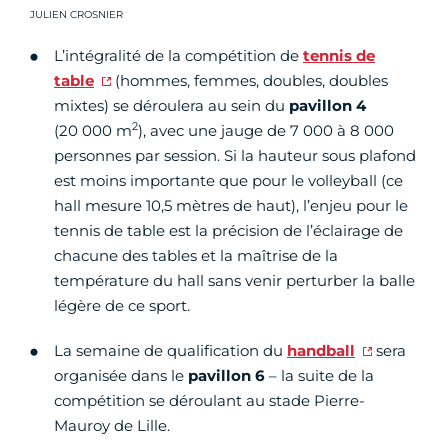
Crédit photo :
JULIEN CROSNIER
L’intégralité de la compétition de
tennis de
table
(hommes, femmes, doubles, doubles
mixtes) se déroulera au sein du
pavillon 4
2
(20 000 m
), avec une jauge de 7 000 à 8 000
personnes par session. Si la hauteur sous plafond
est moins importante que pour le volleyball (ce
hall mesure 10,5 mètres de haut), l’enjeu pour le
tennis de table est la précision de l’éclairage de
chacune des tables et la maîtrise de la
température du hall sans venir perturber la balle
légère de ce sport.
La semaine de qualification du
handball
sera
organisée dans le
pavillon 6
– la suite de la
compétition se déroulant au stade Pierre-
Mauroy de Lille.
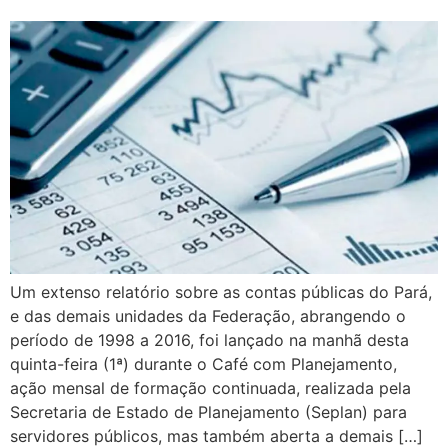
Um extenso relatório sobre as contas públicas do Pará,
e das demais unidades da Federação, abrangendo o
período de 1998 a 2016, foi lançado na manhã desta
quinta-feira (1ª) durante o Café com Planejamento,
ação mensal de formação continuada, realizada pela
Secretaria de Estado de Planejamento (Seplan) para
servidores públicos, mas também aberta a demais […]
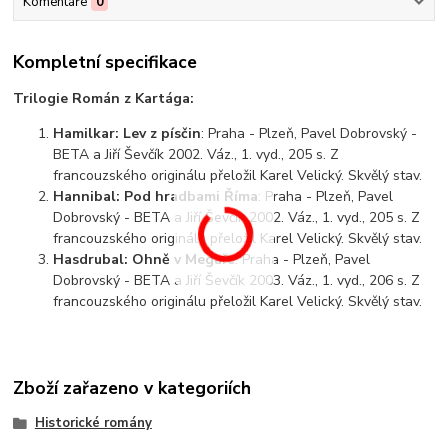
Komentáře
0
Kompletní specifikace
Trilogie Román z Kartága:
Hamilkar: Lev z písčin
: Praha - Plzeň, Pavel Dobrovský -
BETA a Jiří Ševčík 2002. Váz., 1. vyd., 205 s. Z
francouzského originálu přeložil Karel Velický. Skvělý stav.
Hannibal: Pod hradbami Říma
: Praha - Plzeň, Pavel
Dobrovský - BETA a Jiří Ševčík 2002. Váz., 1. vyd., 205 s. Z
francouzského originálu přeložil Karel Velický. Skvělý stav.
Hasdrubal: Ohně v Megaře
: Praha - Plzeň, Pavel
Dobrovský - BETA a Jiří Ševčík 2003. Váz., 1. vyd., 206 s. Z
francouzského originálu přeložil Karel Velický. Skvělý stav.
Zboží zařazeno v kategoriích
Historické romány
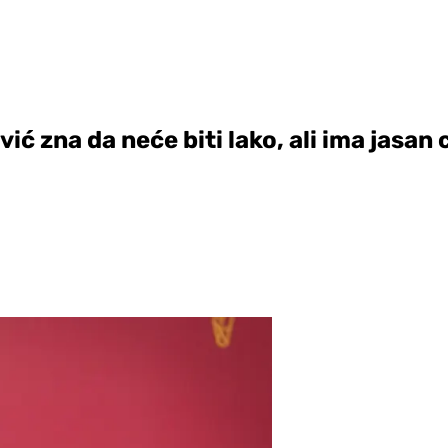
ć zna da neće biti lako, ali ima jasan c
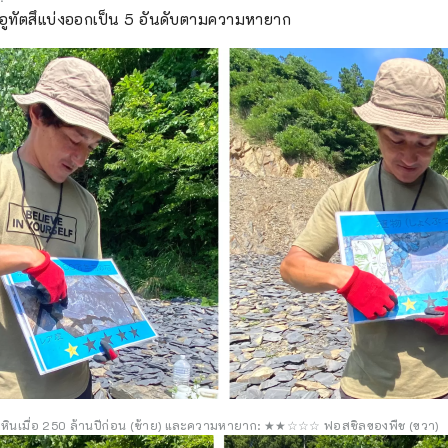
ี่อูทัตสึแบ่งออกเป็น 5 อันดับตามความหายาก
เมื่อ 250 ล้านปีก่อน (ซ้าย) และความหายาก: ★★☆☆☆ ฟอสซิลของพืช (ขวา)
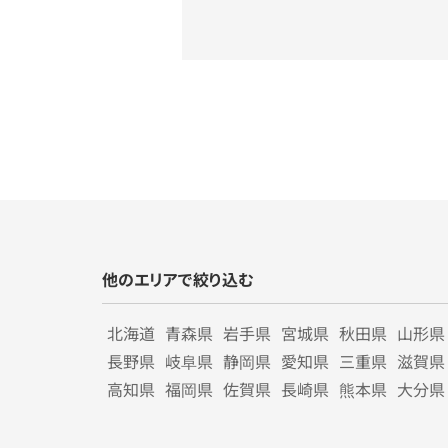
他のエリアで絞り込む
北海道
青森県
岩手県
宮城県
秋田県
山形県
長野県
岐阜県
静岡県
愛知県
三重県
滋賀県
高知県
福岡県
佐賀県
長崎県
熊本県
大分県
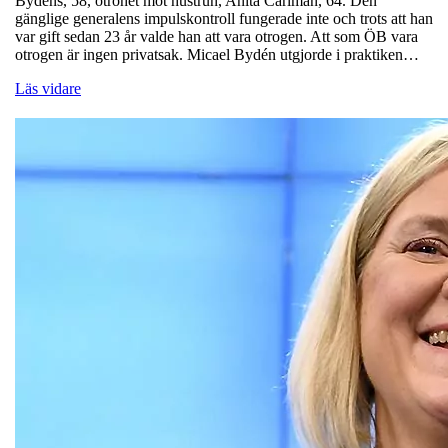
Bydéns, 58, otrohet mot hustrun, Anita Carlman, 64. Den
gänglige generalens impulskontroll fungerade inte och trots att han
var gift sedan 23 år valde han att vara otrogen. Att som ÖB vara
otrogen är ingen privatsak. Micael Bydén utgjorde i praktiken…
Läs vidare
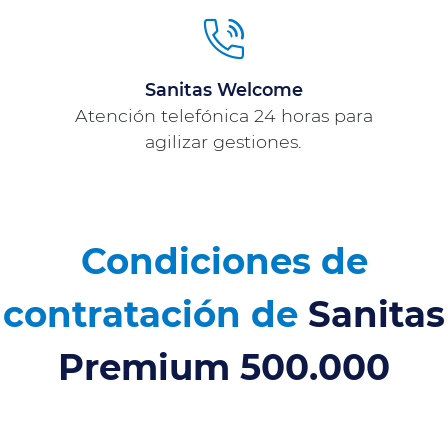
Sanitas Welcome
Atención telefónica 24 horas para
agilizar gestiones.
Condiciones de
contratación de
Sanitas
Premium 500.000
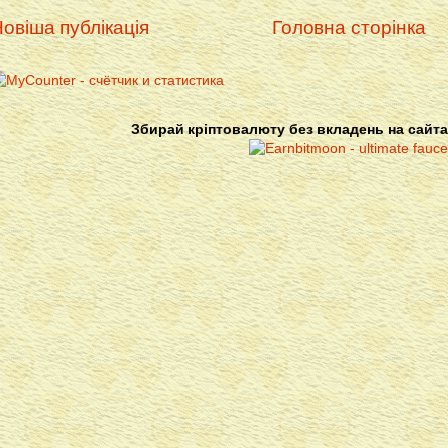
овіша публікація
Головна сторінка
Збирай кріптовалюту без вкладень на сайта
========================================
• ACTIVITY
Your answer must be an exact copy of the records, free of images.

• WRITTEN ANSWER
Crédit photo :
JULIEN CROSNIER
L’intégralité de la compétition de
tennis de
table
(hommes, femmes, doubles, doubles
mixtes) se déroulera au sein du
pavillon 4
2
(20 000 m
), avec une jauge de 7 000 à 8 000
personnes par session. Si la hauteur sous plafond
est moins importante que pour le volleyball (ce
hall mesure 10,5 mètres de haut), l’enjeu pour le
tennis de table est la précision de l’éclairage de
chacune des tables et la maîtrise de la
température du hall sans venir perturber la balle
légère de ce sport.
La semaine de qualification du
handball
sera
organisée dans le
pavillon 6
– la suite de la
compétition se déroulant au stade Pierre-
Mauroy de Lille.
Um extenso relatório sobre as contas públicas do Pará,
e das demais unidades da Federação, abrangendo o
período de 1998 a 2016, foi lançado na manhã desta
quinta-feira (1ª) durante o Café com Planejamento,
ação mensal de formação continuada, realizada pela
Secretaria de Estado de Planejamento (Seplan) para
servidores públicos, mas também aberta a demais […]
Komentáře
0
Kompletní specifikace
Trilogie Román z Kartága:
Hamilkar: Lev z písčin
: Praha - Plzeň, Pavel Dobrovský -
BETA a Jiří Ševčík 2002. Váz., 1. vyd., 205 s. Z
francouzského originálu přeložil Karel Velický. Skvělý stav.
Hannibal: Pod hradbami Říma
: Praha - Plzeň, Pavel
Dobrovský - BETA a Jiří Ševčík 2002. Váz., 1. vyd., 205 s. Z
francouzského originálu přeložil Karel Velický. Skvělý stav.
Hasdrubal: Ohně v Megaře
: Praha - Plzeň, Pavel
Dobrovský - BETA a Jiří Ševčík 2003. Váz., 1. vyd., 206 s. Z
francouzského originálu přeložil Karel Velický. Skvělý stav.
Zboží zařazeno v kategoriích
Historické romány
ć zna da neće biti lako, ali ima jasan c
ี่อูทัตสึแบ่งออกเป็น 5 อันดับตามความหายาก
เมื่อ 250 ล้านปีก่อน (ซ้าย) และความหายาก: ★★☆☆☆ ฟอสซิลของพืช (ขวา)
他のエリアで絞り込む
北海道
青森県
岩手県
宮城県
秋田県
山形県
長野県
岐阜県
静岡県
愛知県
三重県
滋賀県
高知県
福岡県
佐賀県
長崎県
熊本県
大分県
Bydéns, 58, otrohet mot hustrun, Anita Carlman, 64. Den
gänglige generalens impulskontroll fungerade inte och trots att han
var gift sedan 23 år valde han att vara otrogen. Att som ÖB vara
otrogen är ingen privatsak. Micael Bydén utgjorde i praktiken…
Läs vidare
Sanitas Welcome
Atención telefónica 24 horas para
agilizar gestiones.
Condiciones de
contratación de
Sanitas
Premium 500.000
овіша публікація
Головна сторінка
Збирай кріптовалюту без вкладень на сайта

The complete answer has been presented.